Ma se la radicalizzazione si manifesta prima dell’Islam fondamentalista, perché scegliere quest’ultimo?
«È l’ideologia che in questo momento domina il mercato della violenza terrorista. La sinistra, anche quella estrema, non li interessa: non è abbastanza radicale, non ha una dimensione globale e non coinvolge affatto questi giovani. Sono degli sradicati, non si riconoscono nei movimenti di protesta tradizionali europei, non condividono le battaglie per i diritti civili, per esempio per i matrimoni gay. Sono ribelli senza una causa, arrabbiati sicuramente, ma alla ricerca di un obiettivo per cui combattere».
E la trovano nell’Islam?
«Risponde ai loro bisogni. Inoltre, per chi viene da una famiglia musulmana, c’è la tradizione ormai ventennale dei volontari andati a combattere in Afghanistan, Cecenia, Bosnia, poi approdati ad Al Qaeda e ora nelle file di Isis».

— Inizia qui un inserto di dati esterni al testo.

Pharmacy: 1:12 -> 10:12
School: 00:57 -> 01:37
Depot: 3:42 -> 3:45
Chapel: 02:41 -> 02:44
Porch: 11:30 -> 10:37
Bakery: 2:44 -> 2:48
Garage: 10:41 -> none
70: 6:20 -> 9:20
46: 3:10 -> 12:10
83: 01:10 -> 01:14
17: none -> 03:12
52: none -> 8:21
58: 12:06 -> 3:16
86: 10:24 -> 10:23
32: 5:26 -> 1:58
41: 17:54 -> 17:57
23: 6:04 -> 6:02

È caduto il tabù della guerra, così come ha dominato l’Europa uscita dalle ceneri del secondo conflitto mondiale?
«I jihadisti europei vivono in un immaginario scenario di guerra permanente. Ma non ha alcun contesto storico, non sanno neppure che cosa sia stata la Seconda guerra mondiale. La loro guerra viene da quella virtuale dei videogame. Le Brigate rosse e i movimenti di quella stagione avevano come riferimenti la guerra partigiana contro il nazifascismo, i miti della Resistenza, la Rivoluzione russa. I jihadisti non hanno nulla di tutto questo, si muovono in un vuoto culturale e politico. Non a caso scelgono il filone salafita che rifiuta qualsiasi autorità, predica ai giovani che possono arrivare alla verità ed essere maestri di loro stessi semplicemente combattendo».

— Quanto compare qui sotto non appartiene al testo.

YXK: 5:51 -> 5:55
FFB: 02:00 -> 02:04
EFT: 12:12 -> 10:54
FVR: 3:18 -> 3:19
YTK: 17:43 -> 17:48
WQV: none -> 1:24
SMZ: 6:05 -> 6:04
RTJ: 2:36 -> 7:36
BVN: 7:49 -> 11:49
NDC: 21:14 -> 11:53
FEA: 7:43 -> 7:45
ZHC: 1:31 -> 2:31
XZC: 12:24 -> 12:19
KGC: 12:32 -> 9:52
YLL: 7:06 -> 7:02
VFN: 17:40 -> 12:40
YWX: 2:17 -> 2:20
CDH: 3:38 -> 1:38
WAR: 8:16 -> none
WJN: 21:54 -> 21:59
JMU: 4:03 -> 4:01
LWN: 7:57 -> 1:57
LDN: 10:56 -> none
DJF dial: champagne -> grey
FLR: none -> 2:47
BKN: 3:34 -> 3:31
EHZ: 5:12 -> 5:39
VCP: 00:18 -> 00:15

Possono diffondersi in Italia?
«Non lo credo. In Italia avete piccole comunità islamiche e poche di seconda o terza generazione. Inoltre da voi c’è l’associazione degli italiani convertiti all’Islam, molto attiva e presente per frenare i fenomeni di radicalizzazione. Ma senz’altro il terrorismo crea adepti e grande attenzione mediatica: la voglia di imitarlo può diventare un problema grave».
Dobbiamo avere paura dell’Islam?
«Non dell’Islam, ma del radicalismo. Il mio libro intende smentire proprio le teorie di chi identifica sempre e comunque il primo con i secondi».